Image source: coin68.com
The sharding of the main Ethereum chain will increase the scalability of Layer-2. This is because Layer-2 solutions (Polygon, Arbitrum, Optimism) employ rollups, these roll-up solutions will be able to take full use of increased Ethereum block space. This would be crucial to allow Ethereum network to potentially scale to billions of users in the long run.
Demand Post Merge?
Ethereum and its scaling solutions dominate 55% of the DeFi TVL ecosystem, 90% of the NFT market, and the fast rising Metaverse sector, which Citibank recently predicted to be a $13 trillion market with 5 billion users, which is predominantly being developed and operated on the Ethereum blockchain. This trend is expected to continue, resulting in increased demand for ETH post-merge.
Environmental, Social and Governance
ESG, which stands for Environmental, Social, and Governance, is influencing investing strategies, with largest asset managers increasingly incorporating these non-financial elements into their research process to identify opportunities.
The perception around proof-of-work mining, such as Bitcoin and Ethereum before the merge, being bad for the environment has meant that many large institutional investors stayed away from such cryptocurrencies. Now that Ethereum transitioning to proof-of-stake, which is magnitudes more efficient then proof-of-work, as it eliminates the need for mining rigs, the power Ethereum will require will be a fraction of what it is now. Specifically, the power consumption will reduce by over 99%, making it ‘green’. See below:
Image source: blog.ethereum.org
ESG, together with the diminishing supply outlined in tokenomics, would make it extremely compelling for major asset managers to acquire an asset that would also let them to earn staking incentives. This might attract billions of dollars in institutional capital, especially in a climate of rising inflation and an overvalued stock market.
Furthermore, many SNP500 companies must include ESG into their corporate policies, and if they want to employ Ethereum’s technology in their operations or payments, becoming PoS, or ‘green,’ will be highly advantageous.
The merge is the biggest upgrade that Ethereum is going through. Even though it has been thoroughly tested, there is no assurance that it will operate well on a live switch.
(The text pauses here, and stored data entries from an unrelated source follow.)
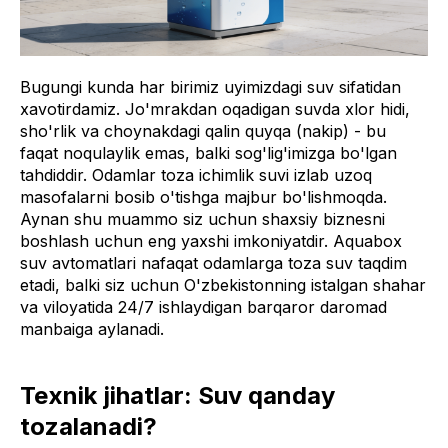
Bugungi kunda har birimiz uyimizdagi suv sifatidan
xavotirdamiz. Jo'mrakdan oqadigan suvda xlor hidi,
sho'rlik va choynakdagi qalin quyqa (nakip) - bu
faqat noqulaylik emas, balki sog'lig'imizga bo'lgan
tahdiddir. Odamlar toza ichimlik suvi izlab uzoq
masofalarni bosib o'tishga majbur bo'lishmoqda.
Aynan shu muammo siz uchun shaxsiy biznesni
boshlash uchun eng yaxshi imkoniyatdir. Aquabox
suv avtomatlari nafaqat odamlarga toza suv taqdim
etadi, balki siz uchun O'zbekistonning istalgan shahar
va viloyatida 24/7 ishlaydigan barqaror daromad
manbaiga aylanadi.
Texnik jihatlar: Suv qanday
tozalanadi?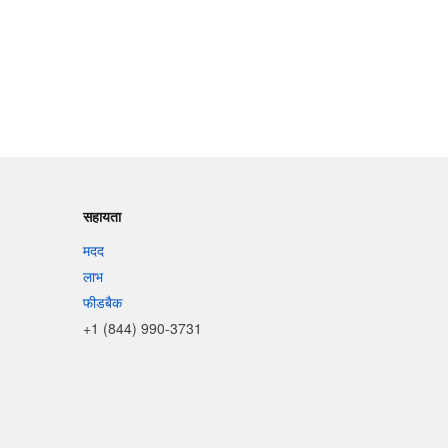
सहायता
मदद
लाभ
फीडबैक
+1 (844) 990-3731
Any serious flaws might jeopardize Ethereum’s reputation, and it’s worth mentioning that there are already highly scalable blockchains competing with Ethereum, such as Solana, Avalanche, Fantom, and Cardano, that don’t require “transition” or Layer-2 solutions to be efficient.
Furthermore, there is no certainty that the merger will take place in the next several months, since it has already been postponed on several occasions.
Subject to a smooth transition, favorable market conditions, and the retention of staked ETH in the 2.0 contract, a merge that will result in Ethereum becoming deflationary, combined with the EIP-1559 burning mechanism, and the possibility of major financial entities getting involved due to its ESG, we estimate a possible price range of $5,000 — $7,000 per ETH.
DISCLAIMER: The information contained in this article is for educational purposes only and does not constitute any form of advice or recommendation by Wheatstones, and is not intended to be relied upon by users in making (or refraining from making) any investment decisions.